TASK INPUT ::
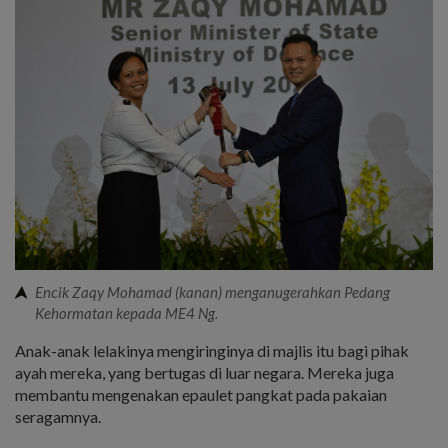
Encik Zaqy Mohamad (kanan) menganugerahkan Pedang
Kehormatan kepada ME4 Ng.
Anak-anak lelakinya mengiringinya di majlis itu bagi pihak
ayah mereka, yang bertugas di luar negara. Mereka juga
membantu mengenakan epaulet pangkat pada pakaian
seragamnya.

REQUIREMENT ::
Exactly as they stand in the records above, print the lines from the one containing "membantu mengenakan epaulet" through the final line, inclusive.

RESPONSE TO THE EXERCISE ::
membantu mengenakan epaulet pangkat pada pakaian
seragamnya.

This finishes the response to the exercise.